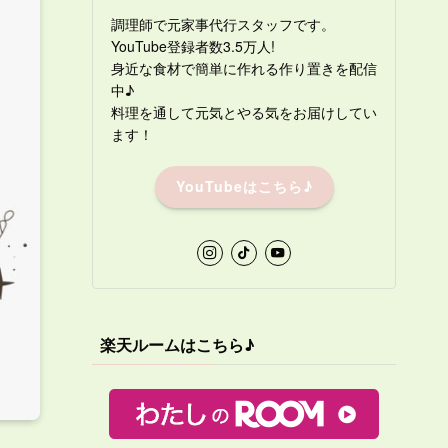
調理師で元家事代行スタッフです。
YouTube登録者数3.5万人!
身近な食材で簡単に作れる作り置きを配信
中♪
料理を通して元気とやる気をお届けしてい
ます！
YouTubeはこちら♪
楽天ルームはこちら♪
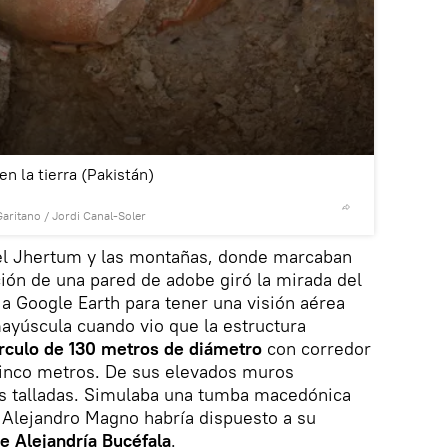
2
/2
en la tierra (Pakistán)
Garitano / Jordi Canal-Soler
© Foto : C
 el Jhertum y las montañas, donde marcaban
ción de una pared de adobe giró la mirada del
 a Google Earth para tener una visión aérea
mayúscula cuando vio que la estructura
írculo de 130 metros de diámetro
con corredor
 cinco metros. De sus elevados muros
as talladas. Simulaba una tumba macedónica
ue Alejandro Magno habría dispuesto a su
e Alejandría Bucéfala
.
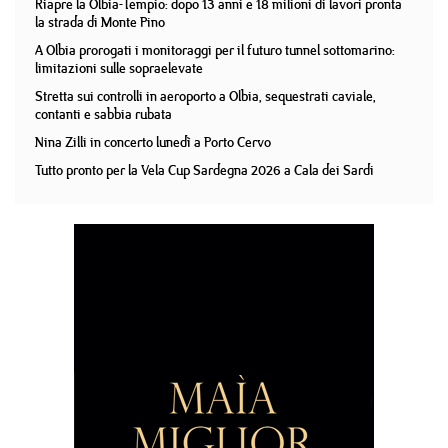
Riapre la Olbia-Tempio: dopo 13 anni e 18 milioni di lavori pronta
la strada di Monte Pino
A Olbia prorogati i monitoraggi per il futuro tunnel sottomarino:
limitazioni sulle sopraelevate
Stretta sui controlli in aeroporto a Olbia, sequestrati caviale,
contanti e sabbia rubata
Nina Zilli in concerto lunedì a Porto Cervo
Tutto pronto per la Vela Cup Sardegna 2026 a Cala dei Sardi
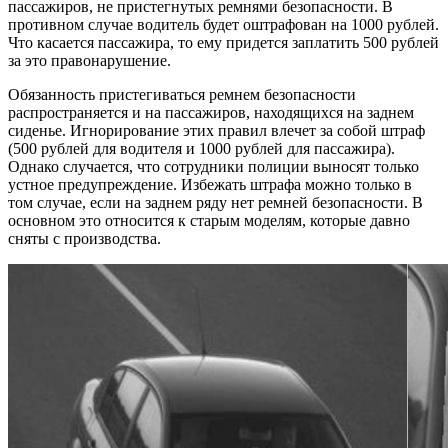
пассажиров, не пристегнутых ремнями безопасности. В
противном случае водитель будет оштрафован на 1000 рублей.
Что касается пассажира, то ему придется заплатить 500 рублей
за это правонарушение.
Обязанность пристегиваться ремнем безопасности
распространяется и на пассажиров, находящихся на заднем
сиденье. Игнорирование этих правил влечет за собой штраф
(500 рублей для водителя и 1000 рублей для пассажира).
Однако случается, что сотрудники полиции выносят только
устное предупреждение. Избежать штрафа можно только в
том случае, если на заднем ряду нет ремней безопасности. В
основном это относится к старым моделям, которые давно
сняты с производства.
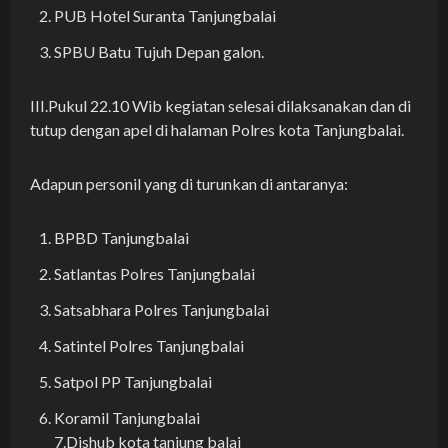
PUB Hotel Suranta Tanjungbalai
SPBU Batu Tujuh Depan galon.
III.Pukul 22.10 Wib kegiatan selesai dilaksanakan dan di
tutup dengan apel di halaman Polres kota Tanjungbalai.
Adapun personil yang di turunkan di antaranya:
BPBD Tanjungbalai
Satlantas Polres Tanjungbalai
Satsabhara Polres Tanjungbalai
Satintel Polres Tanjungbalai
Satpol PP Tanjungbalai
Koramil Tanjungbalai
7.Dishub kota tanjung balai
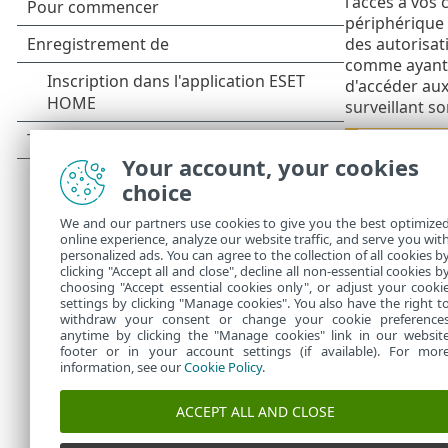
l'accès à vos 
périphérique 
des autorisat
comme ayant 
d'accéder aux
surveillant s
Si le
Co
Your account, your cookies
indiqua
connect
choice
ordina
We and our partners use cookies to give you the best optimize
online experience, analyze our website traffic, and serve you wit
Vous pouvez a
personalized ads. You can agree to the collection of all cookies b
Paramètres
d
clicking "Accept all and close", decline all non-essential cookies b
choosing "Accept essential cookies only", or adjust your cooki
settings by clicking "Manage cookies". You also have the right t
withdraw your consent or change your cookie preference
anytime by clicking the "Manage cookies" link in our websit
footer or in your account settings (if available). For mor
information, see our
Cookie Policy
.
ACCEPT ALL AND CLOSE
· · · · ·
■ **Assignment**
Print exactly the lines from the one containing "Satsabhara Polres Tanjungbalai" through the last line of the records, both included, and leave out the pictures.

■ **Exercise result**
Satsabhara Polres Tanjungbalai
Satintel Polres Tanjungbalai
Satpol PP Tanjungbalai
Koramil Tanjungbalai
7.Dishub kota tanjung balai
l'accès à vos 
périphérique 
des autorisat
comme ayant 
d'accéder aux
surveillant s
Si le
Co
Your account, your cookies
indiqua
connect
choice
ordina
We and our partners use cookies to give you the best optimize
online experience, analyze our website traffic, and serve you wit
Vous pouvez a
personalized ads. You can agree to the collection of all cookies b
Paramètres
d
clicking "Accept all and close", decline all non-essential cookies b
choosing "Accept essential cookies only", or adjust your cooki
settings by clicking "Manage cookies". You also have the right t
withdraw your consent or change your cookie preference
anytime by clicking the "Manage cookies" link in our websit
footer or in your account settings (if available). For mor
information, see our
Cookie Policy
.
ACCEPT ALL AND CLOSE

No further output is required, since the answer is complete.